Stored dataset items:
########
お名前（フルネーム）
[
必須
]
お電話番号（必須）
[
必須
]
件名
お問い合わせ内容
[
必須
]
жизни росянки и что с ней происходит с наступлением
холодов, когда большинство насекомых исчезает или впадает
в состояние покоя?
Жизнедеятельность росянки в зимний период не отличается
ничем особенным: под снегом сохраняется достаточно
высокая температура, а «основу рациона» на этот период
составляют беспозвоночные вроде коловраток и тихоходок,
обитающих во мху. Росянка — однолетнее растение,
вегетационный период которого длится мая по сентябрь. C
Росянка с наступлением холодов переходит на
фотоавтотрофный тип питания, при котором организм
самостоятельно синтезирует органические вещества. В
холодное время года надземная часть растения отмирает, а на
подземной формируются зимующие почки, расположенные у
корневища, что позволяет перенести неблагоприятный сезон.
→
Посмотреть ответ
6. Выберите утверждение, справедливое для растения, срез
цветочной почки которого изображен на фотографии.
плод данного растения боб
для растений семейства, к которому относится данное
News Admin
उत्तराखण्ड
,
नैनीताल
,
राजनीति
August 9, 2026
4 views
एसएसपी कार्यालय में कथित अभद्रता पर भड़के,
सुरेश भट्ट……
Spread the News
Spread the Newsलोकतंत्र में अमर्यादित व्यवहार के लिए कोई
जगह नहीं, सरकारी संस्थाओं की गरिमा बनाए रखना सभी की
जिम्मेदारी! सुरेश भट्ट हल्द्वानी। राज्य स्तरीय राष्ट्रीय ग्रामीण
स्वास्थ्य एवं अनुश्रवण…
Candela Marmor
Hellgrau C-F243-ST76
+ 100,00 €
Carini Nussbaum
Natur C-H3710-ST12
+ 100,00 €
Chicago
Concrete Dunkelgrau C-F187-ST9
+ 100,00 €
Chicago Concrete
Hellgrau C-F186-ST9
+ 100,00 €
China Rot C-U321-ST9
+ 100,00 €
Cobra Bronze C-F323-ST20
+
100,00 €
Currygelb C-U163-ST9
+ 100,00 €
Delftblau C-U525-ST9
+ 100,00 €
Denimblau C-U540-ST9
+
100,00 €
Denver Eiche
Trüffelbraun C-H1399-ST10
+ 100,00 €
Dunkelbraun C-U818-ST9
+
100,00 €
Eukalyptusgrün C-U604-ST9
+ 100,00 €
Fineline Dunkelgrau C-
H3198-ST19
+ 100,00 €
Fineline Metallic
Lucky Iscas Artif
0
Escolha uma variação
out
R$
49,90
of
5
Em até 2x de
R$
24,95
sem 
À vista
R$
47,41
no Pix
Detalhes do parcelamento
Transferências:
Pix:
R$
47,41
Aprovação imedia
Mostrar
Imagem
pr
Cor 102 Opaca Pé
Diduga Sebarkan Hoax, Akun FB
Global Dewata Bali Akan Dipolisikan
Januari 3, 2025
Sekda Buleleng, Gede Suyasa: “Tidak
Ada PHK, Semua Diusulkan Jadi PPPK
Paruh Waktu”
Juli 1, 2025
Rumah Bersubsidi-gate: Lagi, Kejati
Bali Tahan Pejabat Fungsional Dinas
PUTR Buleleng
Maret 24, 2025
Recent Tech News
########
**YOUR ASSIGNMENT:**
Could you print, word for word, the line containing "जगह नहीं, सरकारी" and every line after it through the end of the records, and nothing else?

**ANSWER BOX:**
जगह नहीं, सरकारी संस्थाओं की गरिमा बनाए रखना सभी की
जिम्मेदारी! सुरेश भट्ट हल्द्वानी। राज्य स्तरीय राष्ट्रीय ग्रामीण
स्वास्थ्य एवं अनुश्रवण…
Candela Marmor
Hellgrau C-F243-ST76
+ 100,00 €
Carini Nussbaum
Natur C-H3710-ST12
+ 100,00 €
Chicago
Concrete Dunkelgrau C-F187-ST9
+ 100,00 €
Chicago Concrete
Hellgrau C-F186-ST9
+ 100,00 €
China Rot C-U321-ST9
+ 100,00 €
Cobra Bronze C-F323-ST20
+
100,00 €
Currygelb C-U163-ST9
+ 100,00 €
Delftblau C-U525-ST9
+ 100,00 €
Denimblau C-U540-ST9
+
100,00 €
Denver Eiche
Trüffelbraun C-H1399-ST10
+ 100,00 €
Dunkelbraun C-U818-ST9
+
100,00 €
Eukalyptusgrün C-U604-ST9
+ 100,00 €
Fineline Dunkelgrau C-
H3198-ST19
+ 100,00 €
Fineline Metallic
Lucky Iscas Artif
0
Escolha uma variação
out
R$
49,90
of
5
Em até 2x de
R$
24,95
sem 
À vista
R$
47,41
no Pix
Detalhes do parcelamento
Transferências:
Pix:
R$
47,41
Aprovação imedia
Mostrar
Imagem
pr
Cor 102 Opaca Pé
Diduga Sebarkan Hoax, Akun FB
Global Dewata Bali Akan Dipolisikan
Januari 3, 2025
Sekda Buleleng, Gede Suyasa: “Tidak
Ada PHK, Semua Diusulkan Jadi PPPK
Paruh Waktu”
Juli 1, 2025
Rumah Bersubsidi-gate: Lagi, Kejati
Bali Tahan Pejabat Fungsional Dinas
PUTR Buleleng
Maret 24, 2025
Recent Tech News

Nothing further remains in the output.